### TASK DETAILS
Extract, from the records beneath this instruction, each line that contains the word "interactable".

── TASK DATA ──

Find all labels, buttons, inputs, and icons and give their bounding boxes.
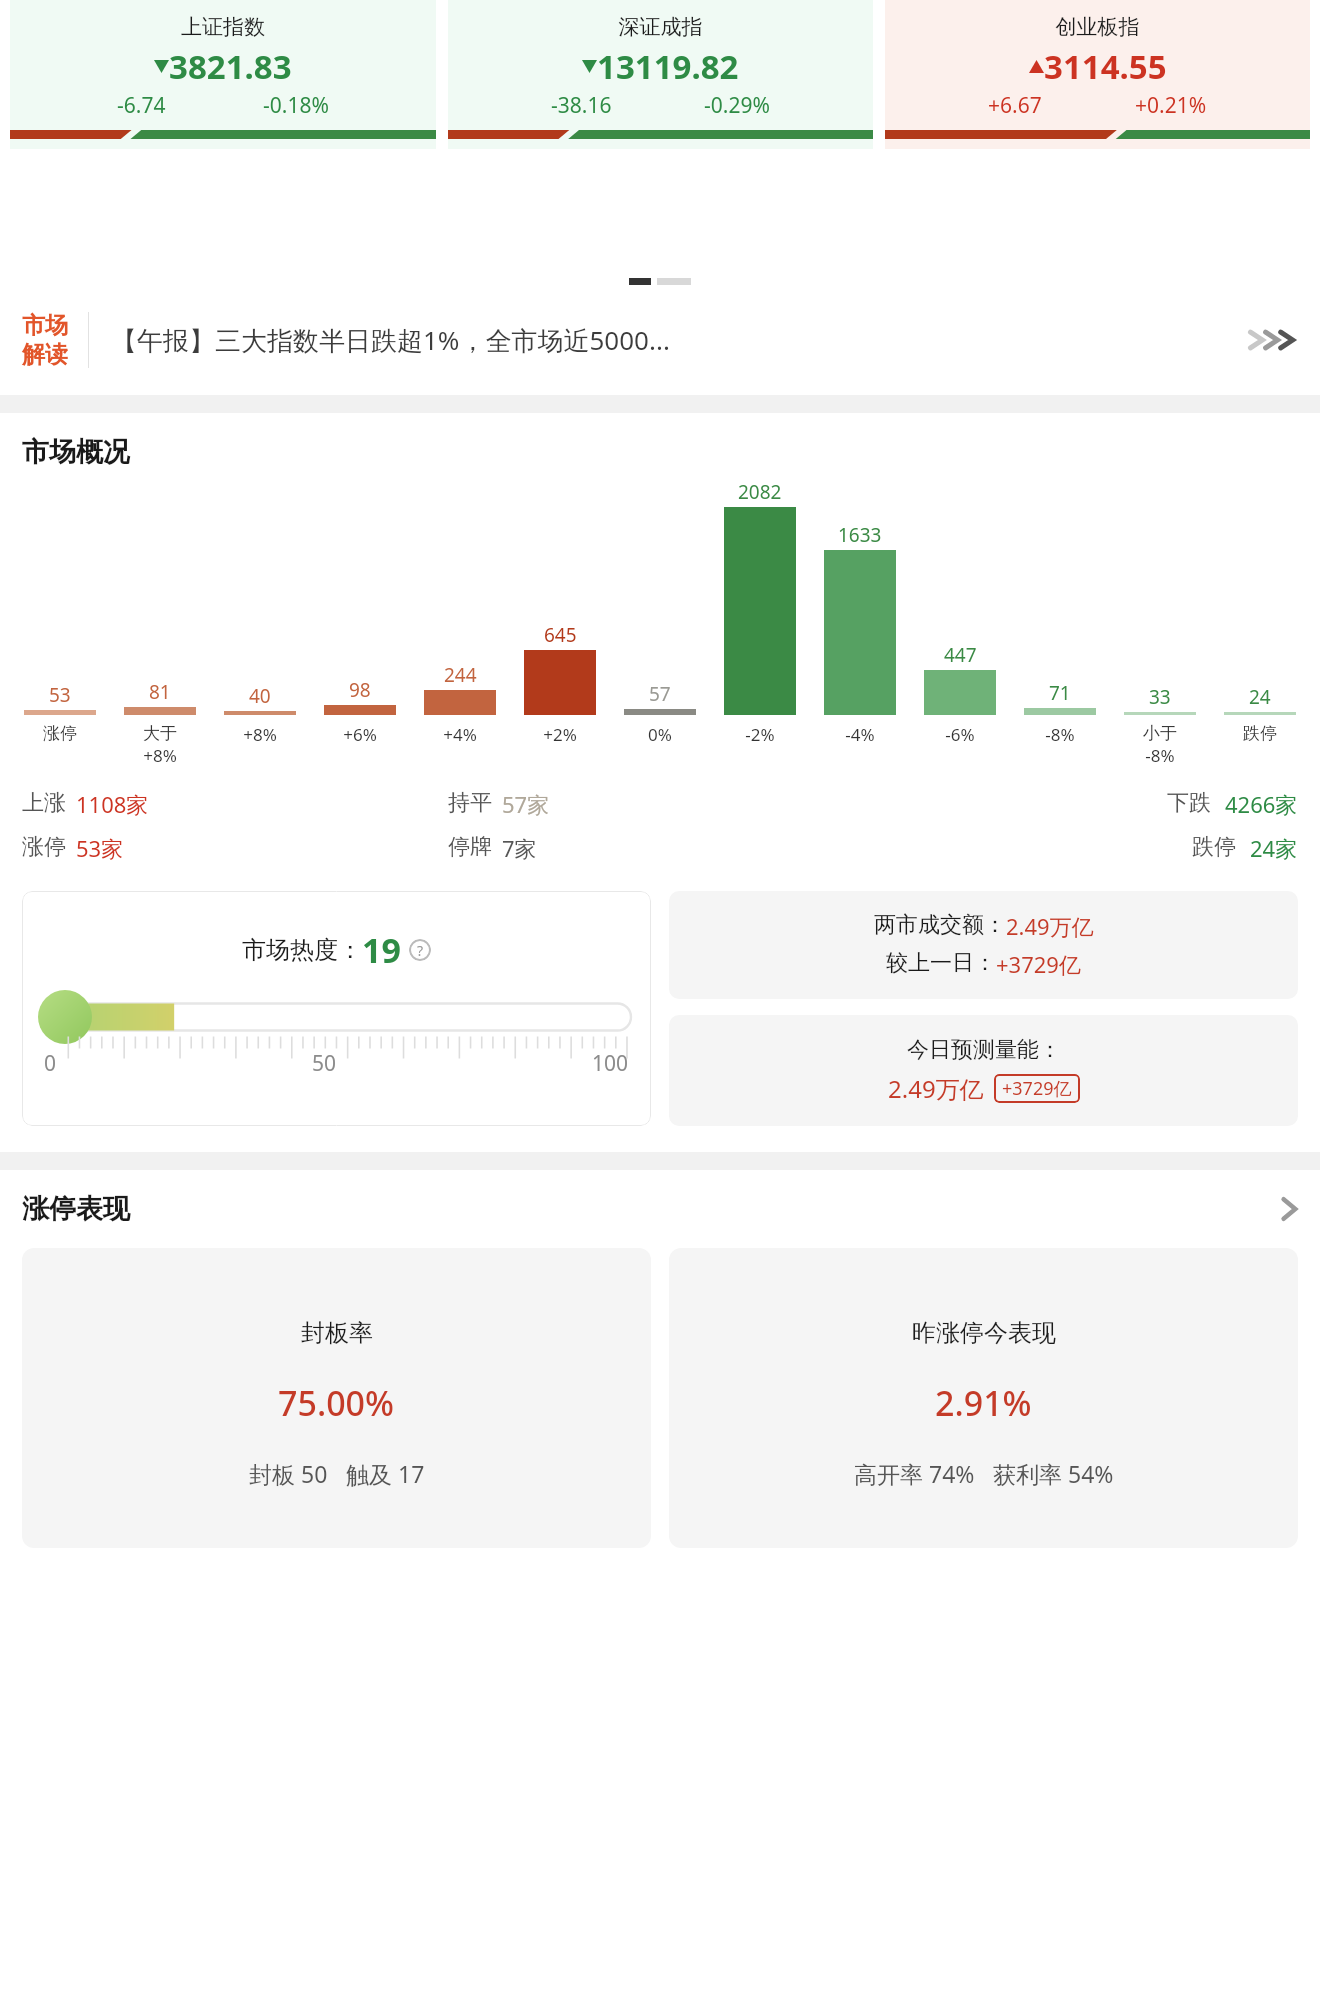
- staticText: 封板 50: [249, 1458, 328, 1489]
- staticText: 57家: [502, 789, 550, 819]
- staticText: 24: [1249, 684, 1271, 710]
- staticText: 小于: [1110, 723, 1210, 744]
- staticText: -4%: [810, 723, 910, 746]
- staticText: +0.21%: [1135, 91, 1207, 120]
- staticText: 98: [349, 677, 371, 703]
- staticText: 0%: [610, 723, 710, 746]
- button[interactable]: 市场: [0, 285, 1320, 395]
- staticText: +6.67: [988, 91, 1042, 120]
- staticText: 24家: [1250, 833, 1298, 863]
- staticText: 创业板指: [885, 14, 1310, 40]
- staticText: 2.91%: [935, 1380, 1032, 1426]
- staticText: +6%: [310, 723, 410, 746]
- staticText: 7家: [502, 833, 537, 863]
- staticText: 71: [1049, 680, 1071, 706]
- staticText: 50: [312, 1049, 337, 1078]
- staticText: +8%: [210, 723, 310, 746]
- button[interactable]: 两市成交额：: [669, 891, 1298, 999]
- staticText: 上证指数: [10, 14, 436, 40]
- staticText: 涨停表现: [22, 1192, 130, 1226]
- staticText: 3114.55: [1044, 44, 1167, 89]
- staticText: 持平: [448, 789, 492, 817]
- button[interactable]: 封板率: [22, 1248, 651, 1548]
- staticText: 封板率: [301, 1318, 373, 1348]
- staticText: +2%: [510, 723, 610, 746]
- staticText: +3729亿: [1002, 1076, 1072, 1101]
- staticText: 市场概况: [22, 435, 130, 469]
- staticText: 深证成指: [448, 14, 873, 40]
- staticText: 高开率 74%: [854, 1458, 975, 1489]
- staticText: 触及 17: [346, 1458, 425, 1489]
- staticText: 40: [249, 683, 271, 709]
- staticText: 447: [944, 642, 977, 668]
- staticText: 上涨: [22, 789, 66, 817]
- staticText: 今日预测量能：: [907, 1036, 1061, 1064]
- staticText: 13119.82: [597, 44, 739, 89]
- staticText: ?: [417, 941, 424, 960]
- staticText: 两市成交额：: [874, 911, 1006, 939]
- staticText: 2.49万亿: [888, 1072, 984, 1105]
- button[interactable]: 昨涨停今表现: [669, 1248, 1298, 1548]
- staticText: 较上一日：: [886, 949, 996, 977]
- staticText: 100: [592, 1049, 629, 1078]
- staticText: 大于: [110, 723, 210, 744]
- staticText: +4%: [410, 723, 510, 746]
- staticText: -8%: [1110, 744, 1210, 767]
- staticText: 1108家: [76, 789, 149, 819]
- staticText: 81: [149, 679, 171, 705]
- staticText: +8%: [110, 744, 210, 767]
- staticText: 昨涨停今表现: [912, 1318, 1056, 1348]
- staticText: 0: [44, 1049, 57, 1078]
- staticText: 跌停: [1210, 723, 1310, 744]
- button[interactable]: 深证成指: [448, 0, 873, 149]
- button[interactable]: 今日预测量能：: [669, 1015, 1298, 1126]
- staticText: -38.16: [551, 91, 612, 120]
- staticText: 2.49万亿: [1006, 911, 1094, 941]
- staticText: 【午报】三大指数半日跌超1%，全市场近5000...: [111, 322, 1234, 358]
- staticText: 33: [1149, 684, 1171, 710]
- button[interactable]: 说明: [409, 939, 431, 961]
- staticText: 解读: [22, 340, 68, 369]
- staticText: -6.74: [117, 91, 166, 120]
- staticText: 19: [362, 927, 401, 973]
- staticText: -2%: [710, 723, 810, 746]
- staticText: 涨停: [22, 833, 66, 861]
- button[interactable]: 创业板指: [885, 0, 1310, 149]
- staticText: 市场: [22, 311, 68, 340]
- staticText: 跌停: [1192, 833, 1236, 861]
- button[interactable]: 上证指数: [10, 0, 436, 149]
- staticText: 3821.83: [169, 44, 292, 89]
- staticText: -6%: [910, 723, 1010, 746]
- other: 更多资讯: [1244, 326, 1298, 354]
- staticText: 涨停: [10, 723, 110, 744]
- staticText: 4266家: [1225, 789, 1298, 819]
- staticText: -0.18%: [263, 91, 329, 120]
- staticText: 645: [544, 622, 577, 648]
- staticText: 市场热度：: [242, 935, 362, 965]
- staticText: 57: [649, 681, 671, 707]
- staticText: 75.00%: [278, 1380, 395, 1426]
- staticText: 2082: [738, 479, 782, 505]
- button[interactable]: 涨停表现: [0, 1192, 1320, 1226]
- staticText: 停牌: [448, 833, 492, 861]
- staticText: 下跌: [1167, 789, 1211, 817]
- staticText: 53: [49, 682, 71, 708]
- staticText: +3729亿: [996, 949, 1081, 979]
- other: 查看更多: [1280, 1195, 1298, 1223]
- staticText: 244: [444, 662, 477, 688]
- staticText: 1633: [838, 522, 882, 548]
- staticText: -0.29%: [704, 91, 770, 120]
- button[interactable]: 市场热度：: [22, 891, 651, 1126]
- staticText: 53家: [76, 833, 124, 863]
- staticText: -8%: [1010, 723, 1110, 746]
- staticText: 获利率 54%: [993, 1458, 1114, 1489]
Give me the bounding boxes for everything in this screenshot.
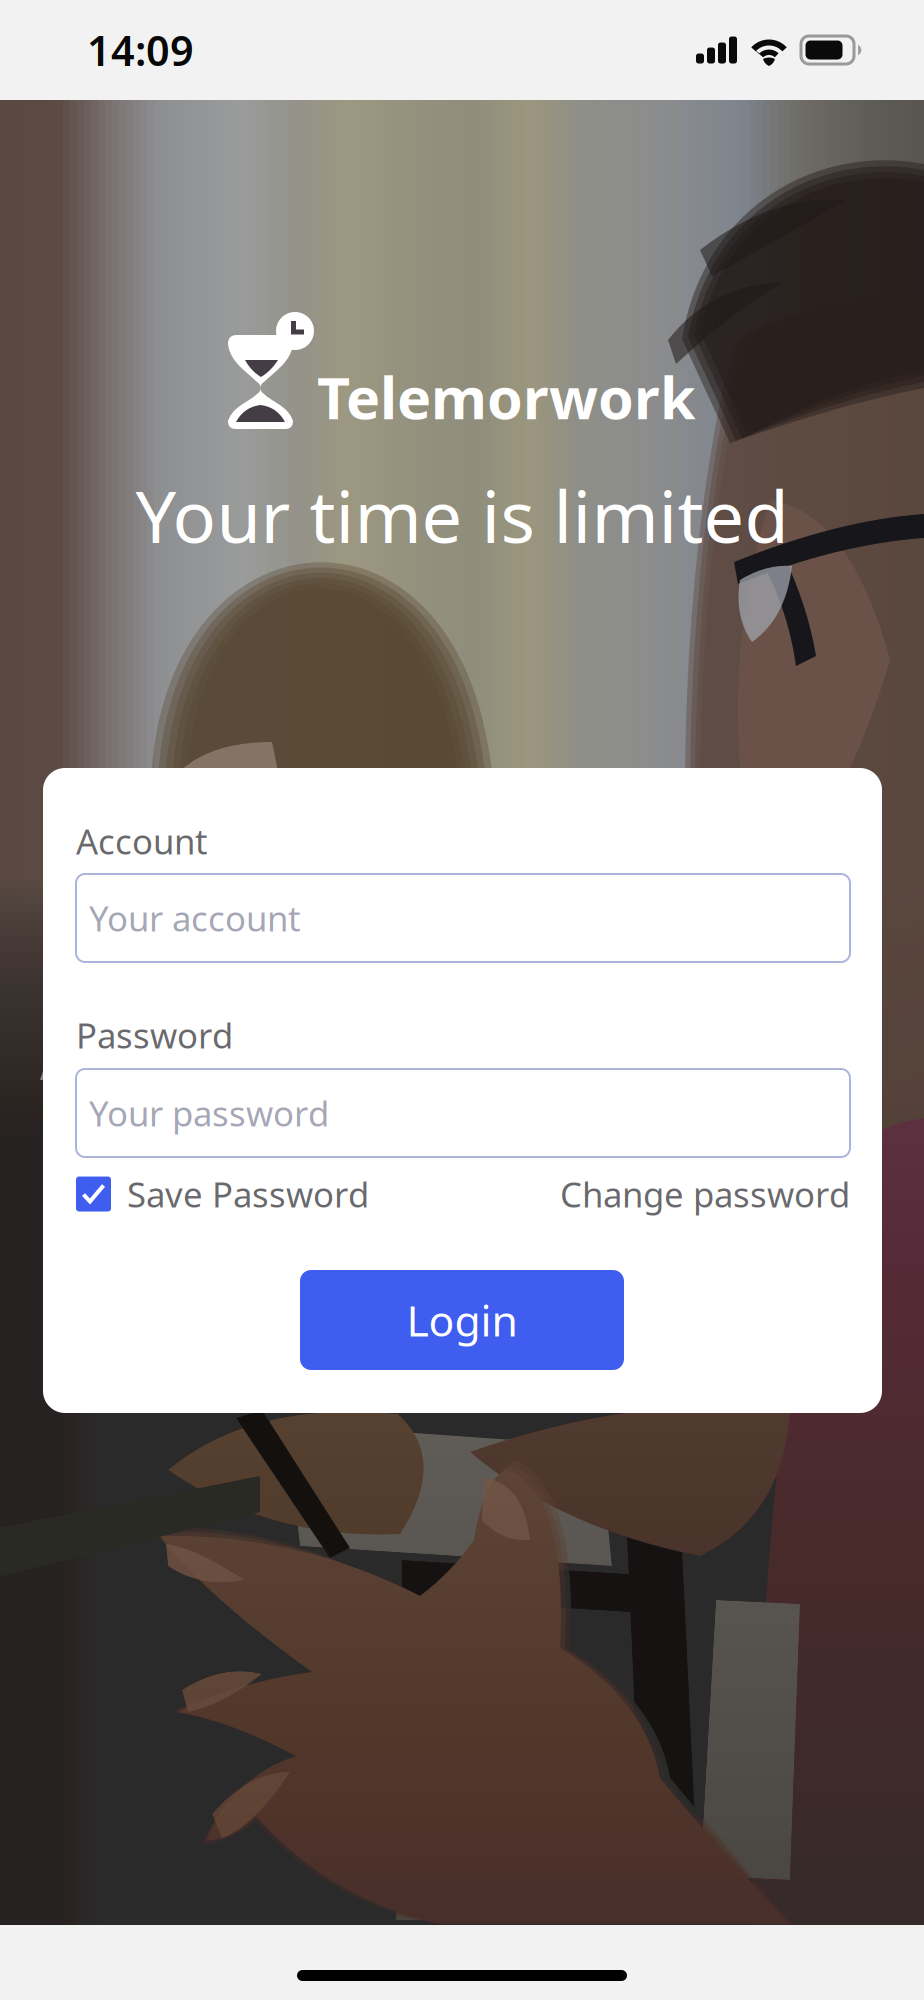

───

### FINAL ANSWER
- button[interactable]: 市场: [0, 285, 1320, 395]
- button[interactable]: 两市成交额：: [669, 891, 1298, 999]
- button[interactable]: 封板率: [22, 1248, 651, 1548]
- button[interactable]: 昨涨停今表现: [669, 1248, 1298, 1548]
- button[interactable]: 深证成指: [448, 0, 873, 149]
- button[interactable]: 今日预测量能：: [669, 1015, 1298, 1126]
- button[interactable]: 说明: [409, 939, 431, 961]
- button[interactable]: 创业板指: [885, 0, 1310, 149]
- button[interactable]: 上证指数: [10, 0, 436, 149]
- button[interactable]: 涨停表现: [0, 1192, 1320, 1226]
- button[interactable]: 市场热度：: [22, 891, 651, 1126]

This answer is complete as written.